*** Source records Section Begins ***
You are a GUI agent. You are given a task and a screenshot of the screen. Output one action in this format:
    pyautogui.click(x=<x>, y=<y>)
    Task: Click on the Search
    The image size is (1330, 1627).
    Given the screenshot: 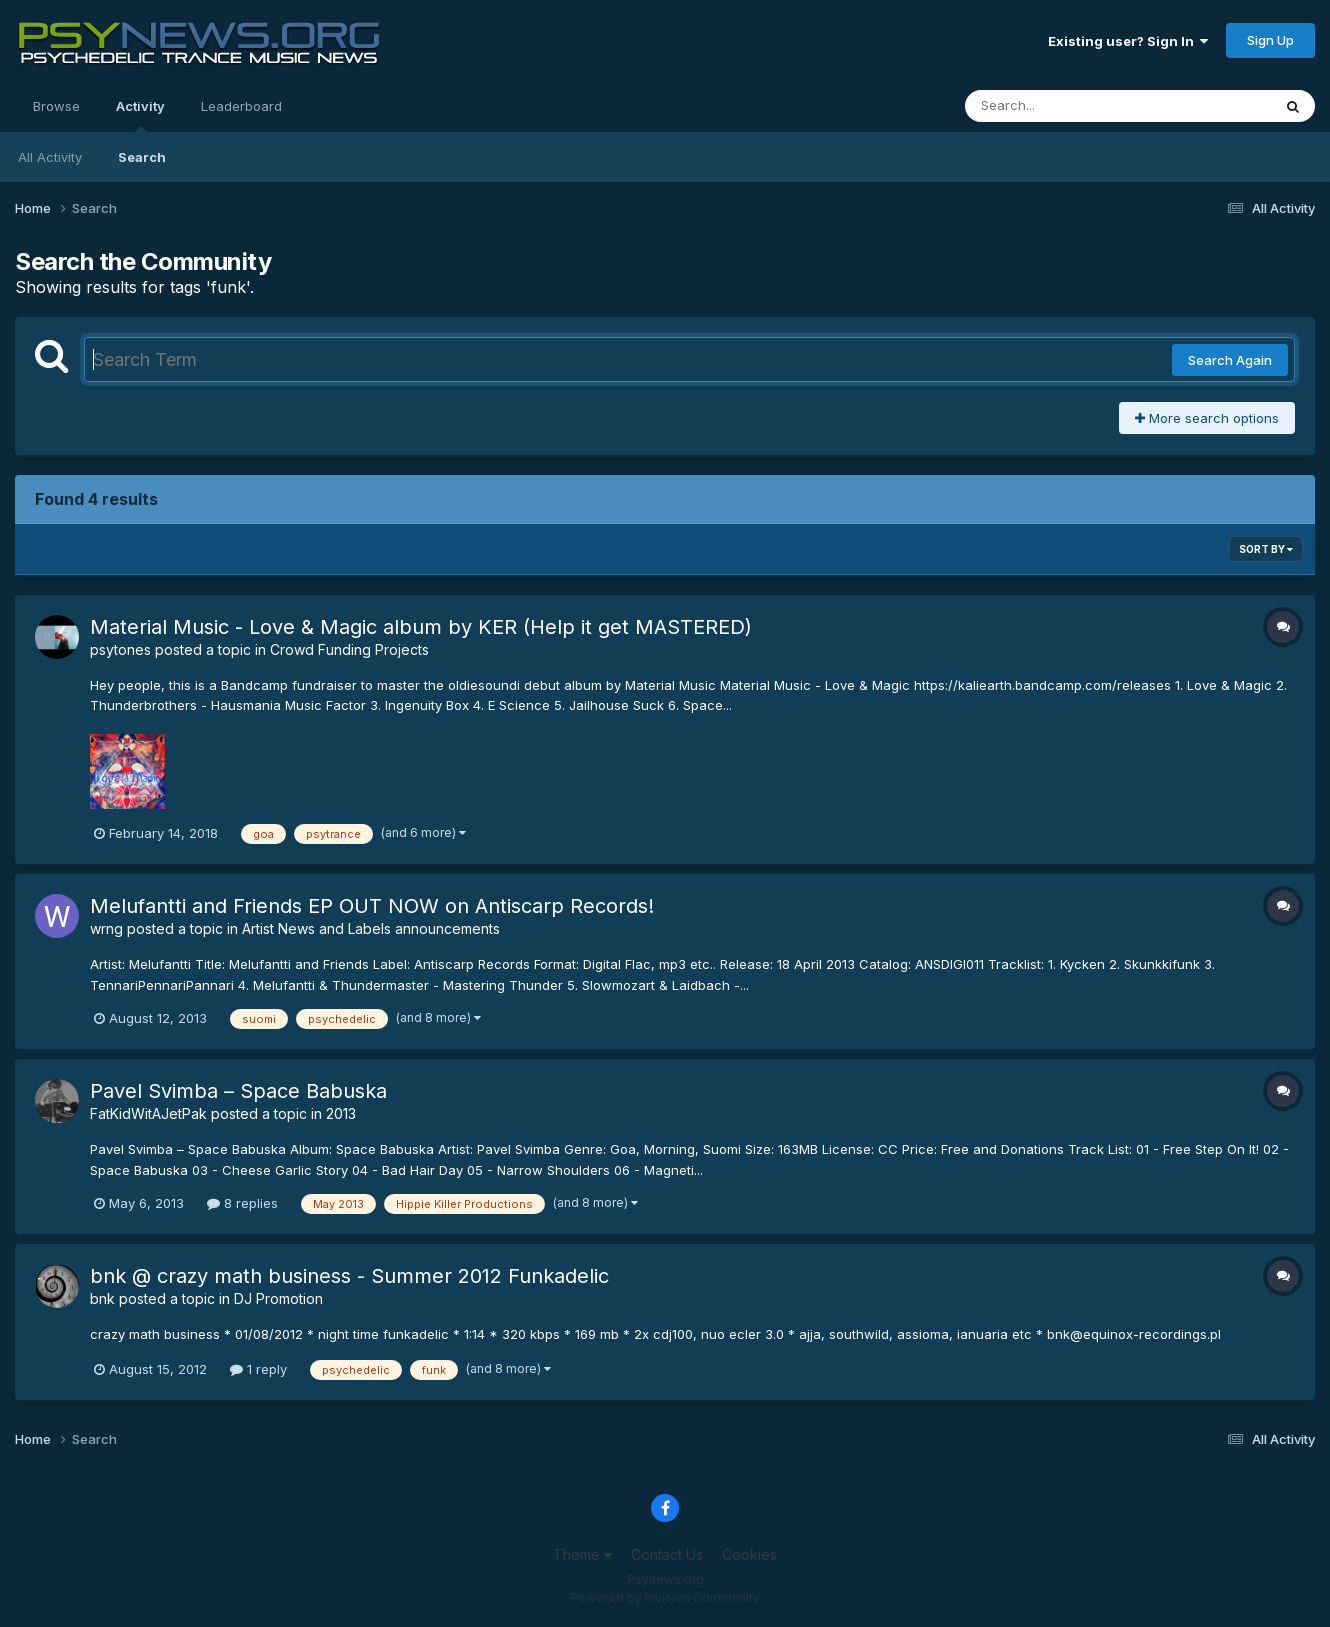 What is the action you would take?
    pyautogui.click(x=142, y=157)
    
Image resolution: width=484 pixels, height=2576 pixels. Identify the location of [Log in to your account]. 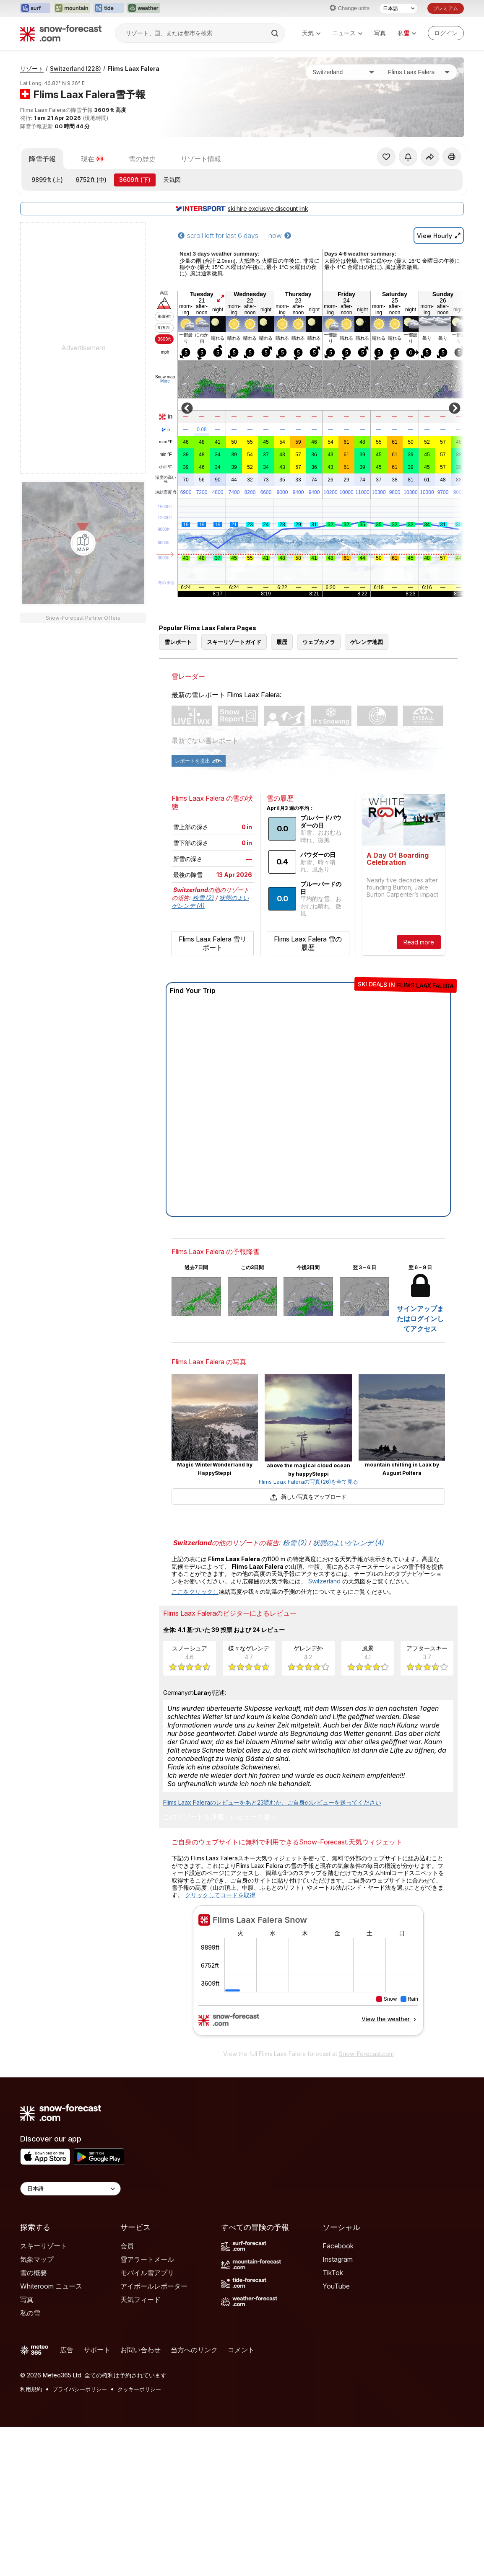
*** Source records Section Ends ***
Task statement >> Each line from the first line of the entries up to and including the line containing "The image size is (1330, 1627)." should be transcribed exactly, with all other lines left out.

Solution to the problem >>
You are a GUI agent. You are given a task and a screenshot of the screen. Output one action in this format:
    pyautogui.click(x=<x>, y=<y>)
    Task: Click on the Search
    The image size is (1330, 1627).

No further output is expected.